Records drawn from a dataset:
════════

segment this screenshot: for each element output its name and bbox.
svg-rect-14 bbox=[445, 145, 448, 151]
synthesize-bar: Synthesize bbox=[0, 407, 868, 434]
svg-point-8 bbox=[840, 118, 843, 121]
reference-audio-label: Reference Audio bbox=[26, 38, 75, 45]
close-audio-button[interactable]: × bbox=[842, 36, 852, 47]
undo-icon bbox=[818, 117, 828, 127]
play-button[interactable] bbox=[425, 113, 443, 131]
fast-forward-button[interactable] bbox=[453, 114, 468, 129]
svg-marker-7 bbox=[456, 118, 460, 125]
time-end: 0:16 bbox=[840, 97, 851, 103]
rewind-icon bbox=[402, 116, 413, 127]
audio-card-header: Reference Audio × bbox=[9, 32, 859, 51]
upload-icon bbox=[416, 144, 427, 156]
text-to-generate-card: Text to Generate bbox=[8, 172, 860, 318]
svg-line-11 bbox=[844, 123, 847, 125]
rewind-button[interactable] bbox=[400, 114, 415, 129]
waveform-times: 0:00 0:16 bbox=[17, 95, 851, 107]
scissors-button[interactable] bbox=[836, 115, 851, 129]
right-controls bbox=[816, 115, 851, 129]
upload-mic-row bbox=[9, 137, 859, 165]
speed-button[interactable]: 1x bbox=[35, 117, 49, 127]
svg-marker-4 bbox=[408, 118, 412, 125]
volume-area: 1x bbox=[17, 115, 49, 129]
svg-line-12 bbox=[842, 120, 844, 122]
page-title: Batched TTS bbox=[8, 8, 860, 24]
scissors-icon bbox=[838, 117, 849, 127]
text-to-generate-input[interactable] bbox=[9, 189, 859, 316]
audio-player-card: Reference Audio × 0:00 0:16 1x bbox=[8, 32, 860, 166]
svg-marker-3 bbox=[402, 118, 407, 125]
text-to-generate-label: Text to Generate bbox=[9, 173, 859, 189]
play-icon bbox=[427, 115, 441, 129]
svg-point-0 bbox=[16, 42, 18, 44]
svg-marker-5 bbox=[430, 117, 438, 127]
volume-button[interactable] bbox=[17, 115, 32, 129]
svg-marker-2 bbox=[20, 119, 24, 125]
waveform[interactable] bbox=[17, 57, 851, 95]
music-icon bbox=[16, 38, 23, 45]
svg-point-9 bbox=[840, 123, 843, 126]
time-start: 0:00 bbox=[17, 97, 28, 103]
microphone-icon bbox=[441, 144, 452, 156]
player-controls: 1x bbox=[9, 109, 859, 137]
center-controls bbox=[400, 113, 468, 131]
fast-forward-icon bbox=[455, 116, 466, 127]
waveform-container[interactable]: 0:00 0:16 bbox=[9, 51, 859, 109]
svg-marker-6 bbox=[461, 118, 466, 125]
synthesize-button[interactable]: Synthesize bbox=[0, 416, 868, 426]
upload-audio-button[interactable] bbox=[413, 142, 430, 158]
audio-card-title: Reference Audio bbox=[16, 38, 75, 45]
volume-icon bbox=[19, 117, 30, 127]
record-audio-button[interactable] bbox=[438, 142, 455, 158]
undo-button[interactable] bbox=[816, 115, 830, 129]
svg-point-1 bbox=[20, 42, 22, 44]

════════

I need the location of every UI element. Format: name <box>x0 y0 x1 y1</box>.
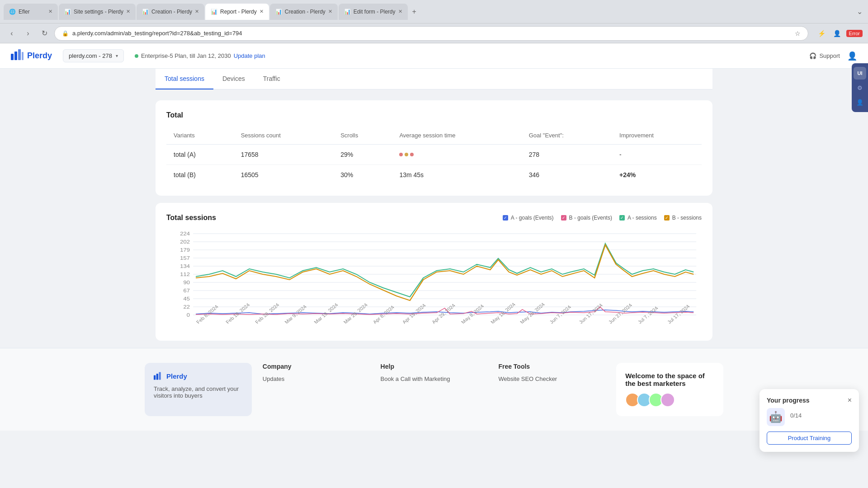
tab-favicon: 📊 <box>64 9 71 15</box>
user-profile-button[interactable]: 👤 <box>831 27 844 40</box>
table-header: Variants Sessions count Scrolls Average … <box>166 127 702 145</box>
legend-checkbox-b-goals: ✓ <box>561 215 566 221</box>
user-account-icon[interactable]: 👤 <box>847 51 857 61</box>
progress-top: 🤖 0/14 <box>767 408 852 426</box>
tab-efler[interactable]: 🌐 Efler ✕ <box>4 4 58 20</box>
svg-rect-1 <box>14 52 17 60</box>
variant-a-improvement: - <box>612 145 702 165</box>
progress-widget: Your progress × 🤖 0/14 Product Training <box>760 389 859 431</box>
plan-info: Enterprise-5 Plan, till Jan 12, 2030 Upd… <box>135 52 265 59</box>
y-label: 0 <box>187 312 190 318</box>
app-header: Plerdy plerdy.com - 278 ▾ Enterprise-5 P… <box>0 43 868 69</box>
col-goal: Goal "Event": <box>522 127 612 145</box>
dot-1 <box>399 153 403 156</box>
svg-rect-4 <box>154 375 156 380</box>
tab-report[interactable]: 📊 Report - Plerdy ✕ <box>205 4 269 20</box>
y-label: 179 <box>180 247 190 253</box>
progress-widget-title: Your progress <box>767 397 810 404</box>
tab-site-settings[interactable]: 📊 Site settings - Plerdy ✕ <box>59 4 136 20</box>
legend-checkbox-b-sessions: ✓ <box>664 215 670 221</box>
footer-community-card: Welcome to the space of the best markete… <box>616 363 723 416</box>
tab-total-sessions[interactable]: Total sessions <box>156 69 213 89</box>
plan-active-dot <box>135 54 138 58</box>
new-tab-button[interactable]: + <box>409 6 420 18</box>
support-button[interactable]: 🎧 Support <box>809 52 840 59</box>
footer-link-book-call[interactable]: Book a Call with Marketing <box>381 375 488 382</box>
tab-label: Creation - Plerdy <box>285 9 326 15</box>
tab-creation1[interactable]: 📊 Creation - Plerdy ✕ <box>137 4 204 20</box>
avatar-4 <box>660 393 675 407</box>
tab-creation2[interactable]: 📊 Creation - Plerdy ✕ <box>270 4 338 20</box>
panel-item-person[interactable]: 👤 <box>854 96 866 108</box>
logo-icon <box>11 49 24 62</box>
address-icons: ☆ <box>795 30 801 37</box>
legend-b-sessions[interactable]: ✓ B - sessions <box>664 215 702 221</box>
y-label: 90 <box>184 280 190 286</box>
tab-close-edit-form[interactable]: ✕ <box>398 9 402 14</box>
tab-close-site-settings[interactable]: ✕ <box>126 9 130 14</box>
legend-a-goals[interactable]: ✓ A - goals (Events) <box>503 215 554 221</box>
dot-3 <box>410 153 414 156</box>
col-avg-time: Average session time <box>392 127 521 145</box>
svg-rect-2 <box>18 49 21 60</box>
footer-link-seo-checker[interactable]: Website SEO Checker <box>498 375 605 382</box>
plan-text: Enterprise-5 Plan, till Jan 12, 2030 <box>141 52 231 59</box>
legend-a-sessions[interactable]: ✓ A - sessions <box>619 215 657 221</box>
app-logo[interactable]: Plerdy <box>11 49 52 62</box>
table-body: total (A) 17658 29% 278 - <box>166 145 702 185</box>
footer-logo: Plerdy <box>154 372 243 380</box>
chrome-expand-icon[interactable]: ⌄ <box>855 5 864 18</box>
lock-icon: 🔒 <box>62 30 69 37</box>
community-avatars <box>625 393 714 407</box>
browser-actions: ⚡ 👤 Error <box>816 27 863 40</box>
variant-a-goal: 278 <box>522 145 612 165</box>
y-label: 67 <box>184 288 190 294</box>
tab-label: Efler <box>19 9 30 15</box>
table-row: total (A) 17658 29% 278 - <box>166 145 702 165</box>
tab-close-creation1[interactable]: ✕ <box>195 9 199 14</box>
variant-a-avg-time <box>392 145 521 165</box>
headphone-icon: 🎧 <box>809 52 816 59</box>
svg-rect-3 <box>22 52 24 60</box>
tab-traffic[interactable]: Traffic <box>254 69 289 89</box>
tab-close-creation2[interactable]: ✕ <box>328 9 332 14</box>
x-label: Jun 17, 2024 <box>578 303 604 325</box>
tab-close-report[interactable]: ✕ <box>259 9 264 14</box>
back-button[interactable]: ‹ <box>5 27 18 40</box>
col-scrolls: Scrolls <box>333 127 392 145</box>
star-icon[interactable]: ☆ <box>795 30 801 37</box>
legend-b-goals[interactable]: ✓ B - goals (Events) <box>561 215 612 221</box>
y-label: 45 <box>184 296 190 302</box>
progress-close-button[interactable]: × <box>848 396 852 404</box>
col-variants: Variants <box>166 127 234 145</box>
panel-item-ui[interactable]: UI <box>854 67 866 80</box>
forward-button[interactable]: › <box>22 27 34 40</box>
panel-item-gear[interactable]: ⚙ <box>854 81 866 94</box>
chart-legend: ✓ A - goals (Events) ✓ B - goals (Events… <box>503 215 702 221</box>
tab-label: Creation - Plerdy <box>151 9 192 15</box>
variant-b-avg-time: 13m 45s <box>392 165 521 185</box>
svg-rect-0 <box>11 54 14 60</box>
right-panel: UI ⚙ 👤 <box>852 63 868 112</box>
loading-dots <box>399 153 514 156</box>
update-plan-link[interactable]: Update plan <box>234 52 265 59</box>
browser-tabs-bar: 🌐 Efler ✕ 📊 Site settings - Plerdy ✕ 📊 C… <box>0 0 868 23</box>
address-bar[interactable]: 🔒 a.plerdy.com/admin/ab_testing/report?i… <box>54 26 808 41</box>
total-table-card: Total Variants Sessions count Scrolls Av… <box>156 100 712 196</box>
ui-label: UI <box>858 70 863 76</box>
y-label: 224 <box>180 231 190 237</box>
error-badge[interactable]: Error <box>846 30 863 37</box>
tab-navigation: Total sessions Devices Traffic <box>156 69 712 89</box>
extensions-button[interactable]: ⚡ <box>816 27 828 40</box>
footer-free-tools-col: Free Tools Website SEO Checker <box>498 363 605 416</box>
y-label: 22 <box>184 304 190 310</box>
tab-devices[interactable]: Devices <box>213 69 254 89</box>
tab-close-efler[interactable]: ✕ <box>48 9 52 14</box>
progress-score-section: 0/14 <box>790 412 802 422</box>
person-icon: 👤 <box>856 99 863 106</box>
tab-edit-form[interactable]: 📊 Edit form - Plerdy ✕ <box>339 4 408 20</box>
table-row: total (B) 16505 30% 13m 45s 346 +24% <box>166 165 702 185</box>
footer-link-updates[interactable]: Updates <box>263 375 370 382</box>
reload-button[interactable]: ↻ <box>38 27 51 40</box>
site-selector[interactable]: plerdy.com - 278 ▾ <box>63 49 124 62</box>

════════

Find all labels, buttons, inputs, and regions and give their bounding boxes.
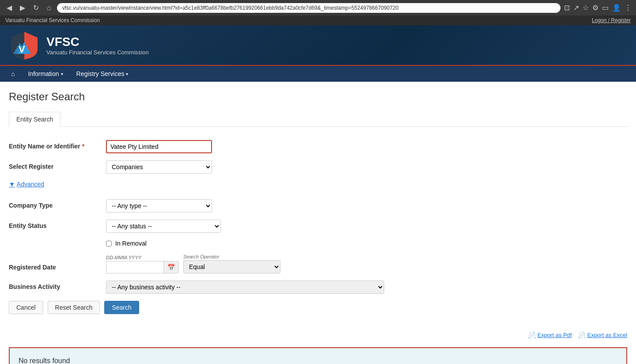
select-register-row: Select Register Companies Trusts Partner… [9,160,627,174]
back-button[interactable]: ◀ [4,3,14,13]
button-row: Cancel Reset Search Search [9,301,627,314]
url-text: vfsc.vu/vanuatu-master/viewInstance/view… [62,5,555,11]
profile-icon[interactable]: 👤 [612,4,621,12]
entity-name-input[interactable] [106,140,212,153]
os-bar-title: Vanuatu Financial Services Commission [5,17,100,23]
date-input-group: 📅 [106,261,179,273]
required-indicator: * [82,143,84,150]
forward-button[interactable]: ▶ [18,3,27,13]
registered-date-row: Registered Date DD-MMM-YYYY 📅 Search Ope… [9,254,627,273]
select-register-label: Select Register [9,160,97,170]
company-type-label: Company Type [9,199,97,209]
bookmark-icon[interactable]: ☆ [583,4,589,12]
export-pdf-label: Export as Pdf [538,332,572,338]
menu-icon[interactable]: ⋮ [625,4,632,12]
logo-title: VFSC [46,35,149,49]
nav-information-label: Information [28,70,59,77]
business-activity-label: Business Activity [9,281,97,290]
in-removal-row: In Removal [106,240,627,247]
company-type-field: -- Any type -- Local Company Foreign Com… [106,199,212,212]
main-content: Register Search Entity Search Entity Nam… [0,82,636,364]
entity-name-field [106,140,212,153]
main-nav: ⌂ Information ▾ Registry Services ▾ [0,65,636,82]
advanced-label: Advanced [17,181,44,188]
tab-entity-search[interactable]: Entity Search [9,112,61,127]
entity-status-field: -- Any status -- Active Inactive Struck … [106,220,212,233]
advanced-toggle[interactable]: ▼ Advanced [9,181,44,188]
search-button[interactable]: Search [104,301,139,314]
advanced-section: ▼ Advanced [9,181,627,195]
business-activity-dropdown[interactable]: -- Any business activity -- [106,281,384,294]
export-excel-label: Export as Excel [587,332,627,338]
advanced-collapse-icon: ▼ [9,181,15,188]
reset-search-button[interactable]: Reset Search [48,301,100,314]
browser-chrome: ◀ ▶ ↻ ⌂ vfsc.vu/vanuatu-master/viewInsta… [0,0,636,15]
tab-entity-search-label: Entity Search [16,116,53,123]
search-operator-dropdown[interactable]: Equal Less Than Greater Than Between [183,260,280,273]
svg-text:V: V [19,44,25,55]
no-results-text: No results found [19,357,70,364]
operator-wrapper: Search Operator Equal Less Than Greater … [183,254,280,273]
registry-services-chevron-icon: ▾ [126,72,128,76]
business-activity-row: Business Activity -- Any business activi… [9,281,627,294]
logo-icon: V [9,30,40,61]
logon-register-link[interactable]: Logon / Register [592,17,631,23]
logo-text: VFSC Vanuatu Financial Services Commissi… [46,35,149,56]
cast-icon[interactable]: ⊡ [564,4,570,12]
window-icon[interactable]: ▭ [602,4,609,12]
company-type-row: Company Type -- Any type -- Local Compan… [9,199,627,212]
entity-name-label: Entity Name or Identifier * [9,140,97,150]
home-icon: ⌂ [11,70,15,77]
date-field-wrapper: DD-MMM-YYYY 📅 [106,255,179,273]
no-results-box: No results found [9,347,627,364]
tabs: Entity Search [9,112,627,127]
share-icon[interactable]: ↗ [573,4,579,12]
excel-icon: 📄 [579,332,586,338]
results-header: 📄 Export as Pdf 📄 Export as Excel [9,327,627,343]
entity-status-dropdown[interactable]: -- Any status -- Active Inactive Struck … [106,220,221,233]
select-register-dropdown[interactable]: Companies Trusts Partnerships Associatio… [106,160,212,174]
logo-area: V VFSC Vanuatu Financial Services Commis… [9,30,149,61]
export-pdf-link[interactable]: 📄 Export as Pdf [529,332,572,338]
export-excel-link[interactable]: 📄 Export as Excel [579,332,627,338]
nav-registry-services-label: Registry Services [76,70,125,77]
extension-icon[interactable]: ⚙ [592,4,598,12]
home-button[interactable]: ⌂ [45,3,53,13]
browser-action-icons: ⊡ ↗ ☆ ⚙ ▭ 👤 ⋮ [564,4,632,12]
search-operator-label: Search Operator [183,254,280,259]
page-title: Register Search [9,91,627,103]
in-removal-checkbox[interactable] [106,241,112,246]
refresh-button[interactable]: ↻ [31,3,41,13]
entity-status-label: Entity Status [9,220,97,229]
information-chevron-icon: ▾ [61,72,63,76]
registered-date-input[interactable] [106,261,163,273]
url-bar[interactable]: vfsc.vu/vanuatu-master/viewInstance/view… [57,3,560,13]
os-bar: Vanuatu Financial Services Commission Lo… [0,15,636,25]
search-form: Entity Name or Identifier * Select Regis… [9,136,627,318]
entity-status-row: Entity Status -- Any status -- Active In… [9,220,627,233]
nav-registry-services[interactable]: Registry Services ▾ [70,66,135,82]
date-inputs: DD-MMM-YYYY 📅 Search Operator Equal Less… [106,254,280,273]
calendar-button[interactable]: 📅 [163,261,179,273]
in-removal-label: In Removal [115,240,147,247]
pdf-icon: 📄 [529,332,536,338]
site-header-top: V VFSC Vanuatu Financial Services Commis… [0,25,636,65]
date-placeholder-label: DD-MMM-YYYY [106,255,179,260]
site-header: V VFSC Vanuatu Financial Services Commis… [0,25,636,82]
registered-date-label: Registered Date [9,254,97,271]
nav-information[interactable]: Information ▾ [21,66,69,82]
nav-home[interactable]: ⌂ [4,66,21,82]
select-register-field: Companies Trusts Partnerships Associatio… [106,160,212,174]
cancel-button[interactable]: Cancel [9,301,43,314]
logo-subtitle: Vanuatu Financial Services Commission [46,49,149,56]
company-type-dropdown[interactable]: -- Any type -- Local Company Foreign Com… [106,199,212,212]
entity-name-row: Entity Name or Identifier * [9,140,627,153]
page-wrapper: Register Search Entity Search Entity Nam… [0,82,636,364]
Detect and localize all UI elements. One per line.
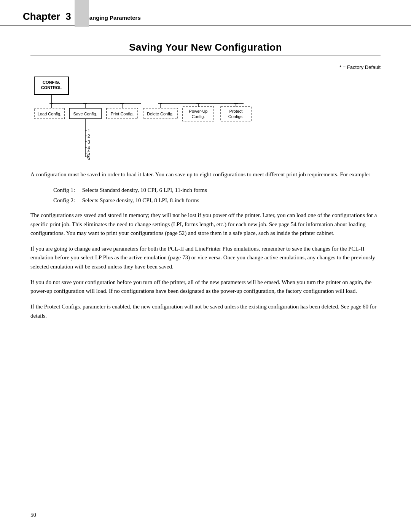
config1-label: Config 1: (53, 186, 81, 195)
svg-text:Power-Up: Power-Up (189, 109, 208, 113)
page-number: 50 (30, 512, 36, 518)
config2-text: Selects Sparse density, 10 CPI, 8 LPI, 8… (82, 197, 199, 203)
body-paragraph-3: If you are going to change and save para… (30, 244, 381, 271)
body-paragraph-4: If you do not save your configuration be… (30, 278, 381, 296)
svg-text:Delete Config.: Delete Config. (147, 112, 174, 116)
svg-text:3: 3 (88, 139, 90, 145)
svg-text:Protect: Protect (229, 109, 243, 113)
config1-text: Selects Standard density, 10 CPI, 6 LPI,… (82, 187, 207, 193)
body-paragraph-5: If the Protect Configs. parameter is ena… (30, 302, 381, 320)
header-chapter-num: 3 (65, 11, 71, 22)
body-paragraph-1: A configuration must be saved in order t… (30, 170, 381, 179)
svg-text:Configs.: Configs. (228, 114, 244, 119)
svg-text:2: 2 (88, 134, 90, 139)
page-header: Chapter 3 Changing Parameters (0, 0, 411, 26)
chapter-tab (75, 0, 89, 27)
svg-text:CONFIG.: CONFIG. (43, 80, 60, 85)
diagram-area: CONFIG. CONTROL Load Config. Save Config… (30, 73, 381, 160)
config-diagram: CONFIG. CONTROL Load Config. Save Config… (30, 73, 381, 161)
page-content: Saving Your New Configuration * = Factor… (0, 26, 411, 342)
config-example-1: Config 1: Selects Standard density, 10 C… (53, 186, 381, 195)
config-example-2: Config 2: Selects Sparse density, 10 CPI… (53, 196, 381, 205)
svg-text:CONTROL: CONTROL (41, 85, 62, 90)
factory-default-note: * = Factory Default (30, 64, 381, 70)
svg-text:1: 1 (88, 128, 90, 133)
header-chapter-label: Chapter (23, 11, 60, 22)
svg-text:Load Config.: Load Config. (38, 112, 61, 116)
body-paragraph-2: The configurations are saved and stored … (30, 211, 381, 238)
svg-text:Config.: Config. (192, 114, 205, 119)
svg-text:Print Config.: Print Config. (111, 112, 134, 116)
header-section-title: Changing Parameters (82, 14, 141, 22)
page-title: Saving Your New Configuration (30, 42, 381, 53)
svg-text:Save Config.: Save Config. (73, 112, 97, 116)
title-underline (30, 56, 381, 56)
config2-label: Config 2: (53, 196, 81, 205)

════════

### Problem
For the string "generate", work out how many lines of the entries contain it and reply with that number alone.

### Response
3